自動車③/脱炭素社会への貢献/電動化対応製品を拡充/コア技術生かし時代の変化に対応
トヨタ自動車が掲げる、2030年の350万台の電気自動車(EV)販売目標に追随しようと、グループ各社が電動化対応製品の開発を進めている。豊田自動織機が電動コンプレッサーの生産体制を強化するほか、ジェイテクトはイーアクスル向けの小型部品の開発を進めている。各社が、自社で培ったコア技術を生かし、自動車の電動化、脱炭素社会への貢献を目指す。
■豊田自動織機
豊田自動織機は電動化対応製品をグローバルで生産できる態勢を整える。電動車は、電池などの電子機器を多く搭載するために、熱対策が必要となる。熱マネジメントの中核部品である電動コンプレッサーの需要拡大に向け、生産能力を増強している。
昨年7月には、電動コンプレッサーを生産する東浦工場(愛知県東浦町)を約80億円投じて拡張すると発表した。中国拠点や刈谷工場の組み立てラインでも能力増強を進めており、グローバルで1千万台の生産体制を構築する。
■ジェイテクト
ジェイテクトは、電動化対応製品のラインアップ拡充を進めている。特に、EVの駆動装置であるイーアクスル向けの部品では、小型、軽量、高効率化を進めたデファレンシャルギア(デフ)や軸受けなどの先行開発を進めている。

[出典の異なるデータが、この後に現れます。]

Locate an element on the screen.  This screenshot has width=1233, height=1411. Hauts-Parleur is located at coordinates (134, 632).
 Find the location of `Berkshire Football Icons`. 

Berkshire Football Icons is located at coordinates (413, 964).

デフは、両輪と駆動源をつなぎトルク伝達を行う差動装置。自動車の旋回時に発生する左右の回転差を吸収する役割も持つ。現行のイーアクスルでは、一般的にガソリン車などにも使われているベベルギア式のデフを採用している。開発した「ジェイテクトウルトラコンパクトデフ(JUCD)」では、構造を大胆に見直すことで、強度を維持しながら容積を半分以下にまで小型化している。

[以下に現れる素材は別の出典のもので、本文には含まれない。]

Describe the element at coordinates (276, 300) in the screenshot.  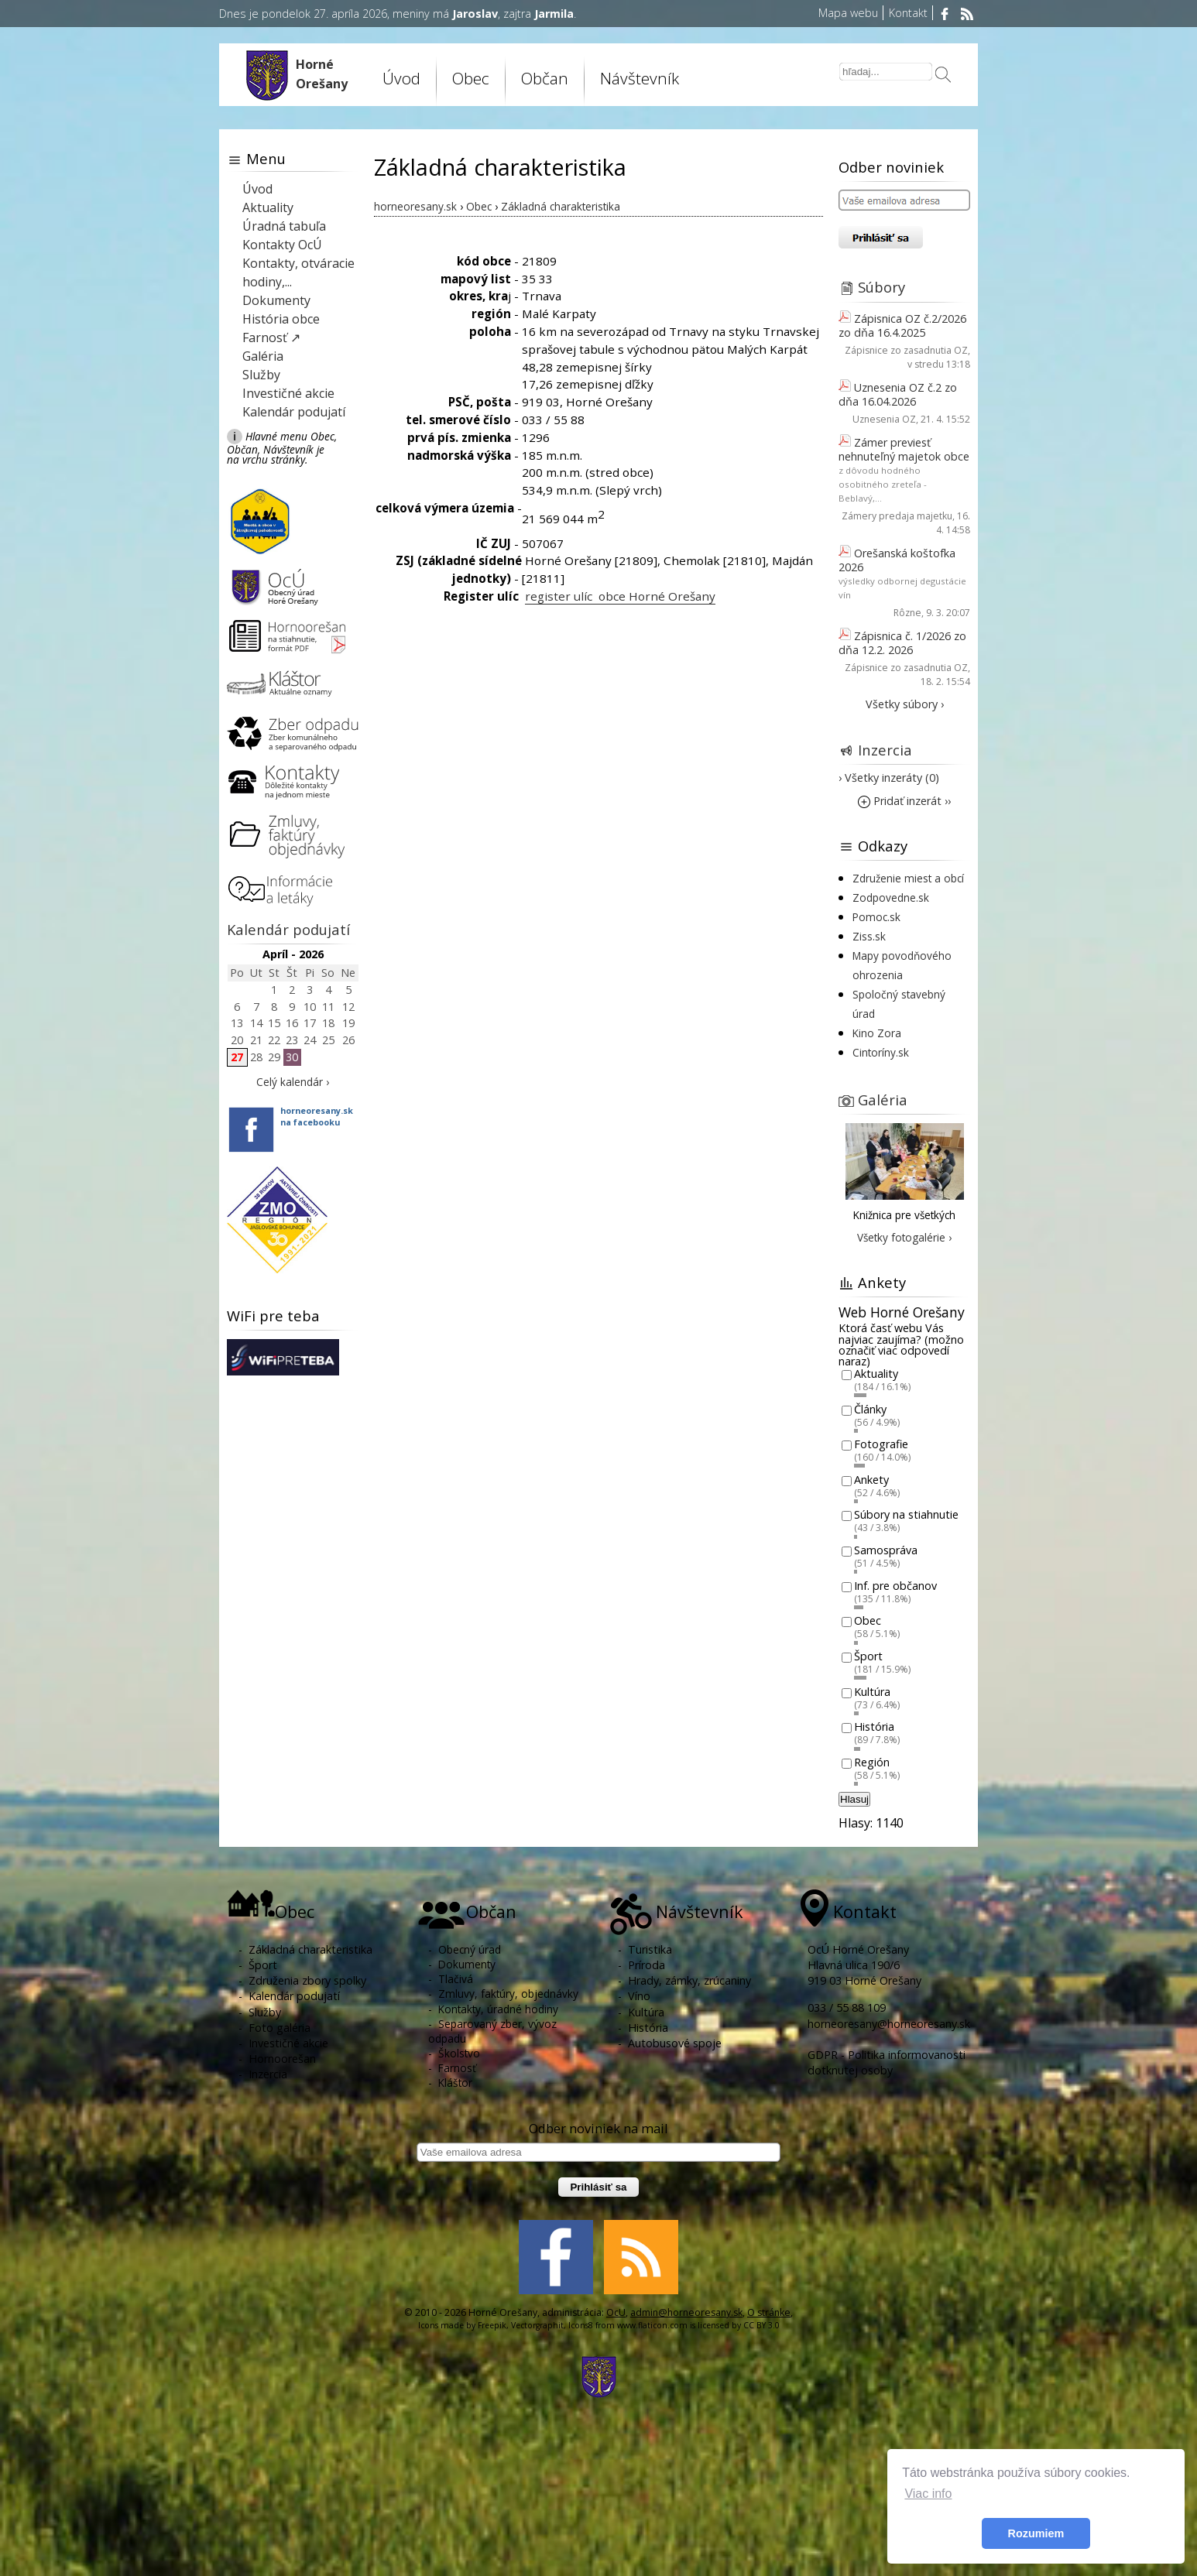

今年5月には、「JUCD」に遊星減速ピニオンギアと遊星減速キャリアを一体化した、遊星減速キャリア一体型の超小型デフを開発した。効率的な配置などにより、遊星減速キャリア一体型JUCDでは、約50ミリメートルの短縮効果が生まれる。イーアクスルのさらなる小型化や軽量化に貢献する。
■豊田合成
豊田合成は、電動化や自動運転などの進展に合わせ、エアバッグ製品や内外装品を高機能化し、EV化が進む中国のほか、北米やインドを中心に現地企業への新規受注を拡大する。いなべ工場(いなべ市)で生産する水素タンクも自動車以外の分野も含め、拡販を進める。
■トヨタ紡織
トヨタ紡織は25年度に、ユニット部品事業の売上高に占める電動化関連製品の割合を10%にする目標を掲げている。中核となるのは、モーターの心臓部となるモーターコアと、燃料電池車(FCV)向けのFCスタック用セパレーター。

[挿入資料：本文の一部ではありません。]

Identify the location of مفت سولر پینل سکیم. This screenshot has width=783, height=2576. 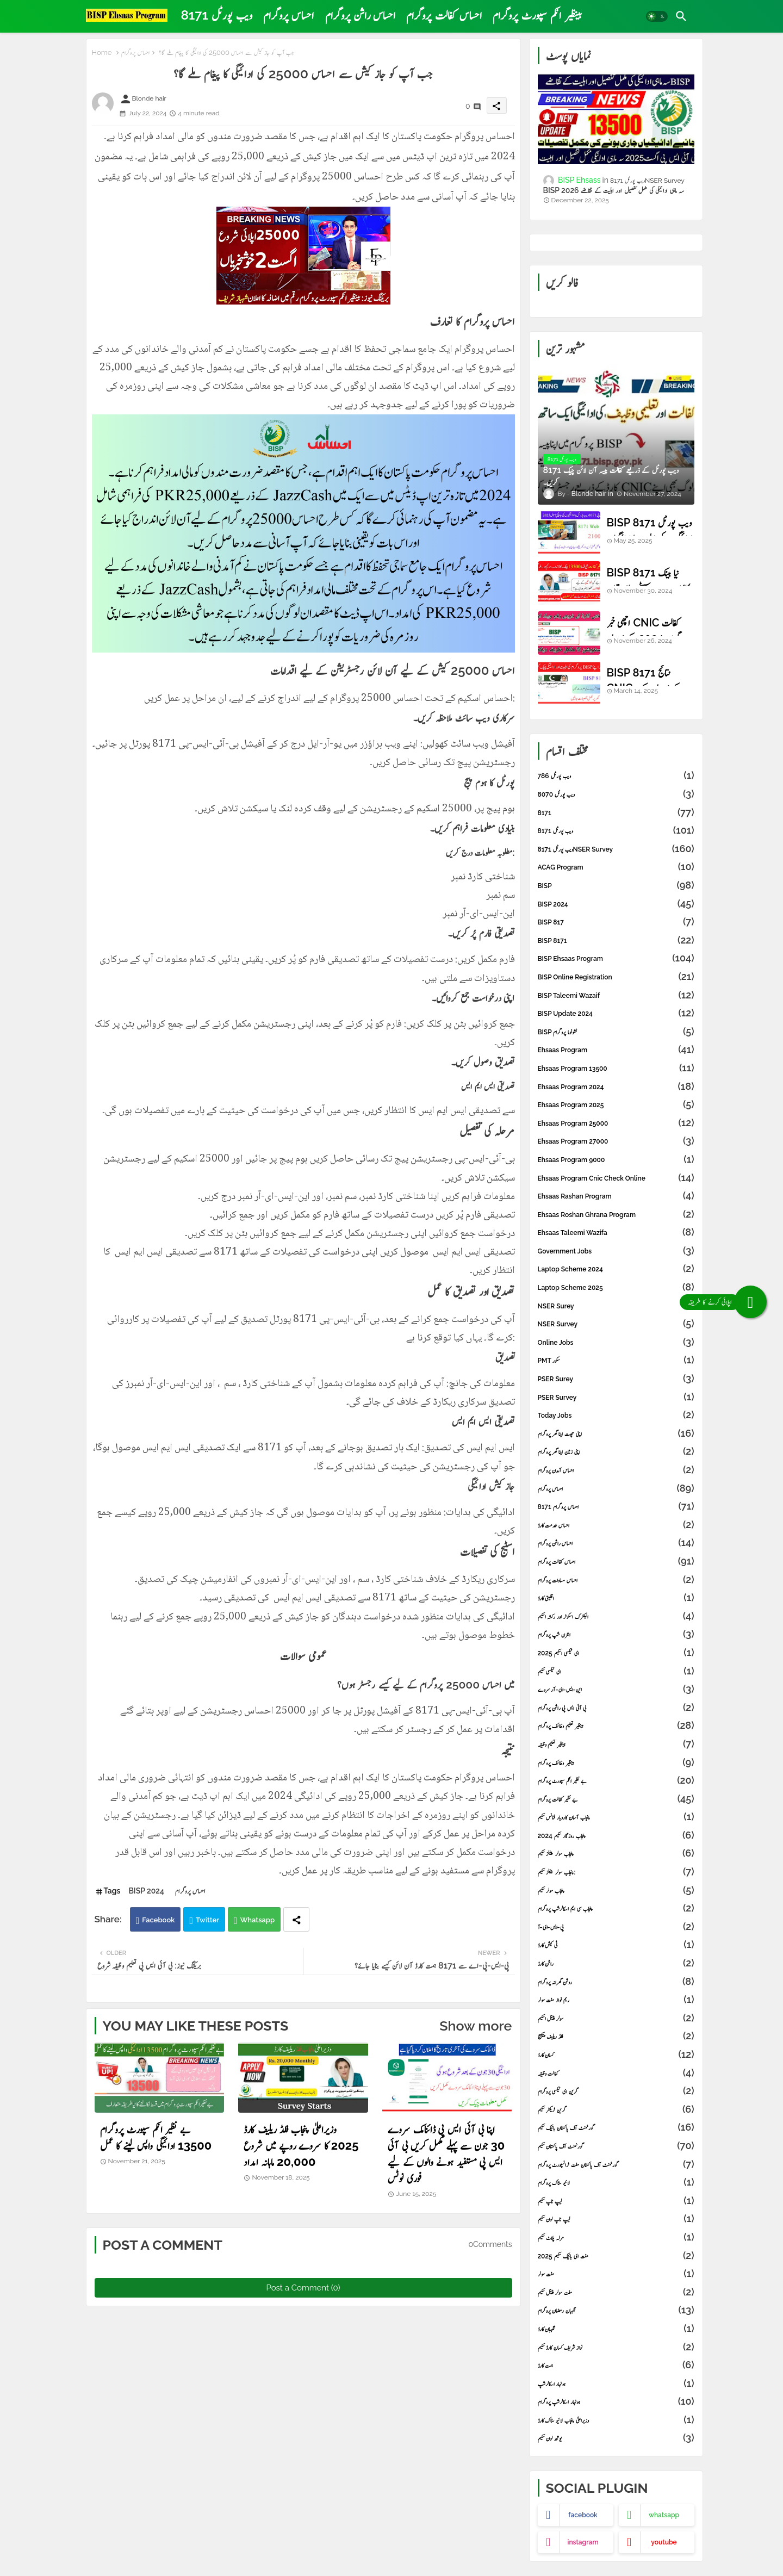 (616, 2293).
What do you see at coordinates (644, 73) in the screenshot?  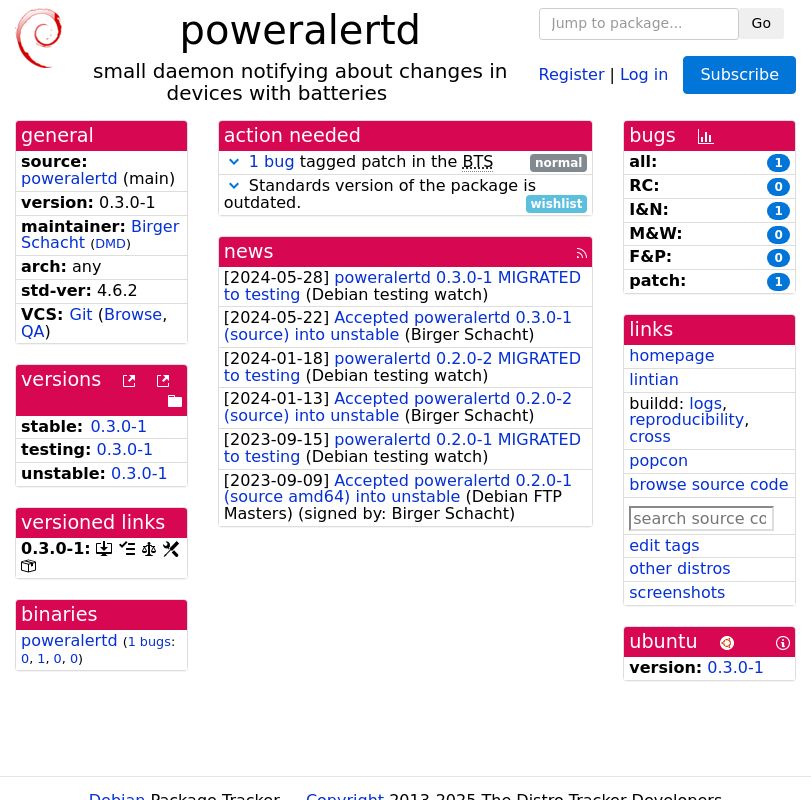 I see `Log in` at bounding box center [644, 73].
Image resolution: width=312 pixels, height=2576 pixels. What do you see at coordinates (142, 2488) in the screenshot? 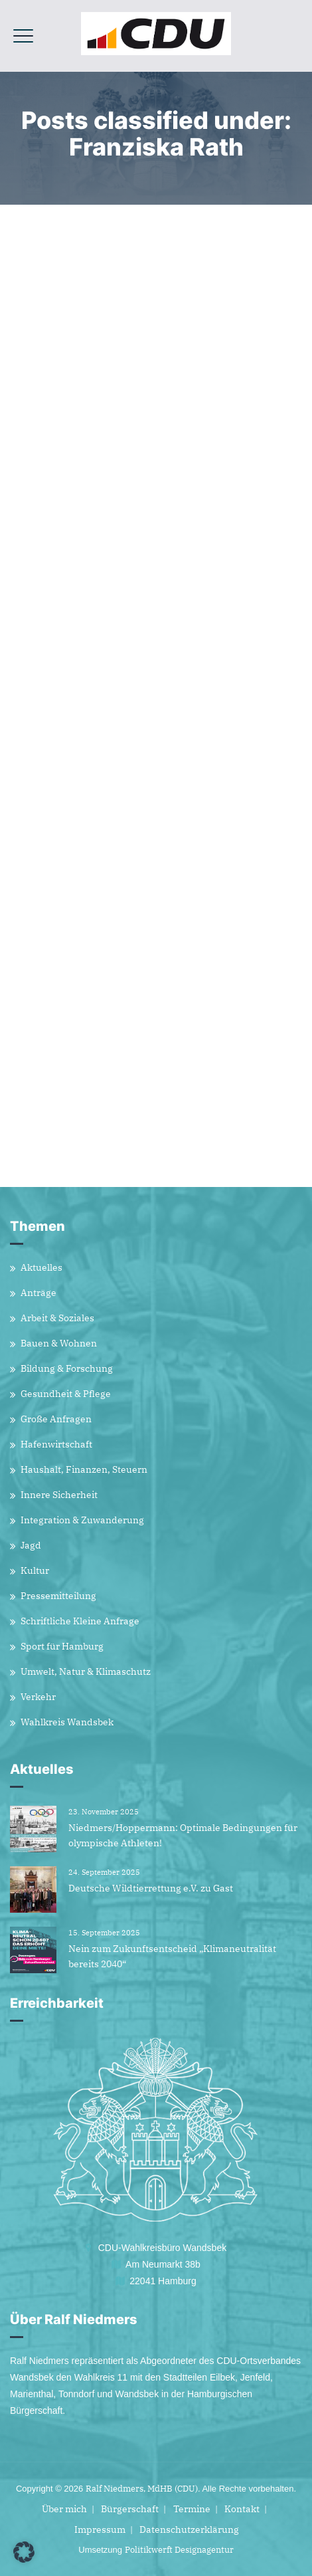 I see `Ralf Niedmers, MdHB (CDU)` at bounding box center [142, 2488].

モーターコアは主にトヨタのハイブリッド車(HV)向けに供給しているが、他メーカーへの拡販も進める。またセパレーターについても、さらに競争力を磨いていく考えだ。
■愛知製鋼
愛知製鋼は、HVやEVのモーターの電力制御を行うパワーカード用の放熱部品、リードフレームの増産を進めている。22年には、電動車の需要急増を見据え、岐阜工場(各務原市)に約9億円投じて、第3ラインを竣工(しゅんこう)、10月に稼働した。第3ラインの稼働により、リードフレームの生産能力は従来比30%増の年間7200万個となった。